Personalization and technology
In addition to these best practices, there are also technological solutions that can help, too! For instance, artificial intelligence (AI) and machine learning (ML) can be used to personalize the customer experience without crossing the line. By analyzing customer behavior and preferences, AI and ML can create more relevant and convenient recommendations and offers for the customer. Additionally, AI and ML can detect and prevent personalization efforts that may be seen as forced or intrusive.
Moreover, companies can leverage personalization to create a more diverse and inclusive customer experience. Personalization can be used to cater to the unique needs and preferences of different groups of customers, including those with disabilities, those from different cultural backgrounds, and those with different interests and hobbies. By doing so, companies can create a more inclusive and welcoming environment for all customers.
How to provide (non-creepy) exceptional experiences
So, how can companies avoid crossing the line into stalker/“that’s weird” territory?
- Customer control of data
- Us data ethically and responsibly
- Don’t one-size-all with your approach to personalization
One way is to be transparent about data collection and usage. Customers should be informed about what data is being collected, how it will be used, and who it will be shared with. Here’s the thing, 92% of consumers are more likely to trust a company with their personal information if it is transparent about its use. It’s as simple as being open and honest.

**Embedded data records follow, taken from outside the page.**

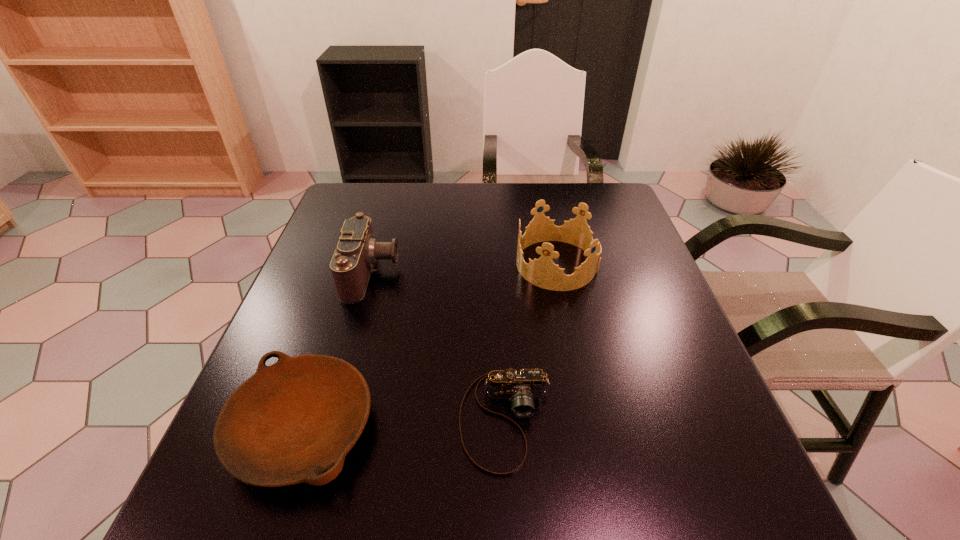 I want to click on tiara, so [543, 272].

You are a GUI agent. You are given a task and a screenshot of the screen. Output one action in this format:
    pyautogui.click(x=<x>, y=<y>)
    Task: Click on the farther camera
    The image size is (960, 540).
    Given the screenshot: What is the action you would take?
    pyautogui.click(x=357, y=251)

Locate an element on the screen. The width and height of the screenshot is (960, 540). the taller camera is located at coordinates (357, 251).

This screenshot has width=960, height=540. Find the location of `plate`. plate is located at coordinates (290, 422).

Identify the location of the shorter camera. Image resolution: width=960 pixels, height=540 pixels. coord(521,387).

This screenshot has height=540, width=960. Find the location of `the nearer camera`. the nearer camera is located at coordinates (521, 387).

This screenshot has height=540, width=960. What are the coordinates of `vacant space located on the front-facing side of the tiara` in the screenshot? It's located at (454, 264).

Locate an element on the screen. The height and width of the screenshot is (540, 960). vacant space located 0.220m on the front-facing side of the tiara is located at coordinates (430, 264).

I want to click on free space located on the front-facing side of the tiara, so click(x=392, y=264).

Where is `free point located on the front-facing side of the farther camera`? This screenshot has height=540, width=960. free point located on the front-facing side of the farther camera is located at coordinates (546, 273). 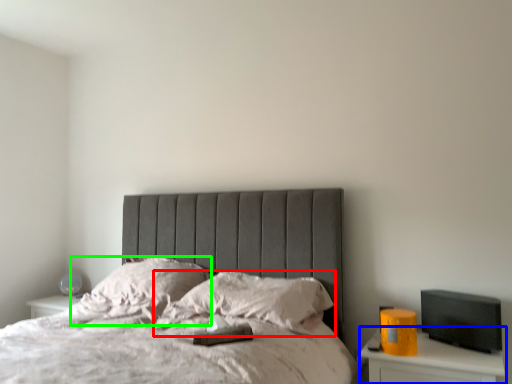 Question: Considering the real-world distances, which object is farthest from pillow (highlighted by a red box)? nightstand (highlighted by a blue box) or pillow (highlighted by a green box)?

Choices:
 (A) nightstand
 (B) pillow

Answer: (A) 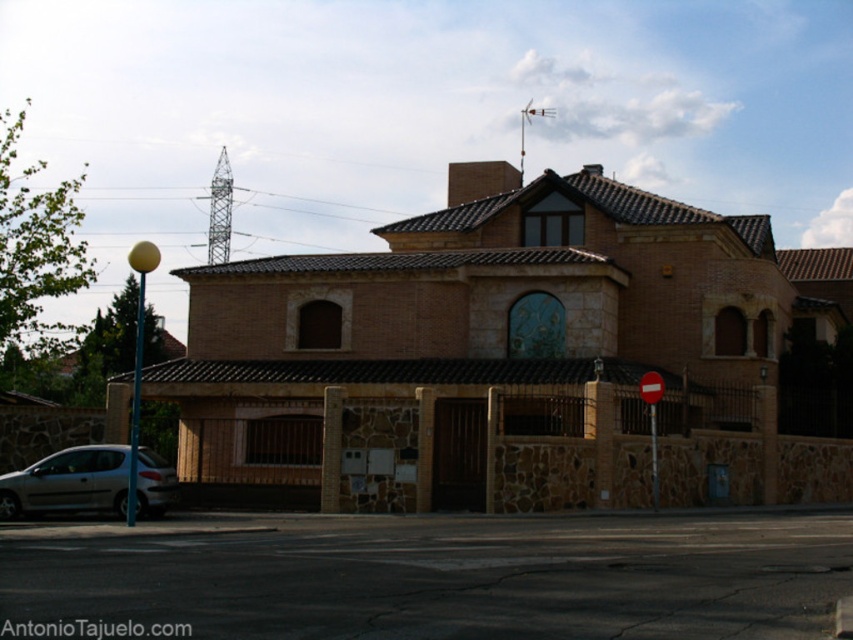 You are standing in front of the residential building and notice two points marked on the structure. The first point is at coordinate point (x=163, y=499) and the second is at point (x=648, y=378). Which of these two points is closer to your current position?

Point (x=163, y=499) is closer to the viewer than point (x=648, y=378).

You are driving a car and need to park in a space that is exactly the width of the red plastic stop sign at center. Can your silver metallic car at lower left fit into this parking space?

The silver metallic car at lower left might be wider than the red plastic stop sign at center, so there is a possibility that the car may not fit into the parking space.

Looking at this image, you are driving a car and see the silver metallic car at lower left and the red plastic stop sign at center. Which object is bigger in size?

The silver metallic car at lower left is larger in size compared to the red plastic stop sign at center. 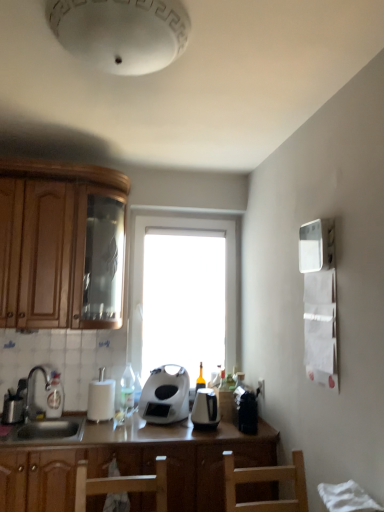 Image resolution: width=384 pixels, height=512 pixels. Identify the location of free space in front of black plastic kettle at center, which appears as the 1th kitchen appliance when viewed from the right. (209, 436). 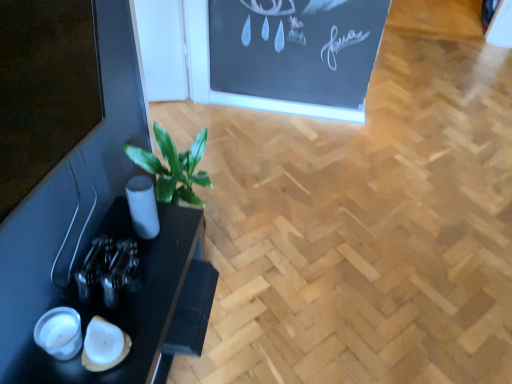 I want to click on free space above black glossy table at lower left (from a real-world perspective), so click(128, 288). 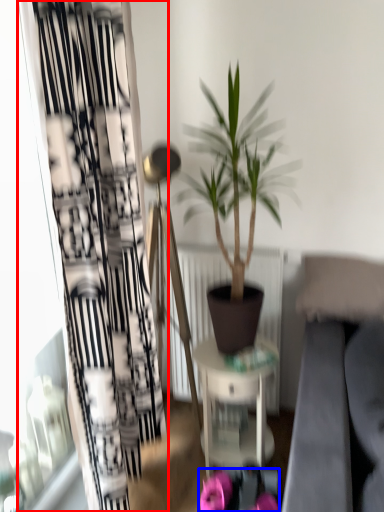 Question: Which object is closer to the camera taking this photo, curtain (highlighted by a red box) or flower (highlighted by a blue box)?

Choices:
 (A) curtain
 (B) flower

Answer: (A) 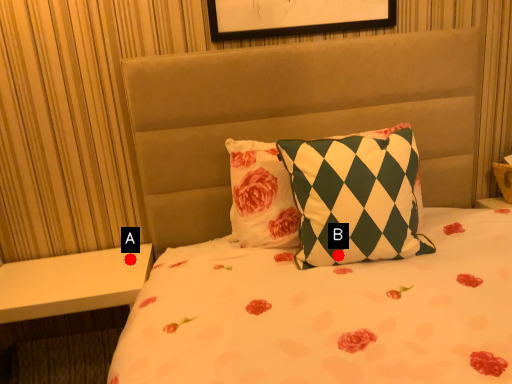 Question: Two points are circled on the image, labeled by A and B beside each circle. Which of the following is the closest to the observer?

Choices:
 (A) A is closer
 (B) B is closer

Answer: (B)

Another way to avoid becoming creepy is to give customers control over their data. Customers should have the option to opt out of data collection and can delete their data if they choose to do so. This gives customers peace of mind and shows that the company values their privacy and is not just using their data for their own benefit.
Companies should also use data in a responsible and ethical way. Personalization should be used to enhance the customer experience, not to manipulate or deceive customers. Companies should also ensure that the data they collect is accurate and up-to-date. Inaccurate data can lead to misguided personalization efforts and ultimately hurt the customer experience.
It’s also important to note that personalization is not a one-size-fits-all solution. Different customers have different preferences, and personalization efforts should reflect that.
Of course, personalization can be a powerful tool for enhancing the customer experience. However, it’s important to use personalization in a responsible and ethical way. By doing so, companies can create a personalized experience that is both relevant and convenient for the customer, while also building trust and loyalty.
It’s worth noting that personalization is not the only way to enhance the customer experience. While personalization can be a powerful tool, it’s not always necessary or appropriate. For instance, some customers may prefer a more traditional, one-size-fits-all approach, while others may value a high level of personalization. Companies should be mindful of these differences and adjust their approach accordingly.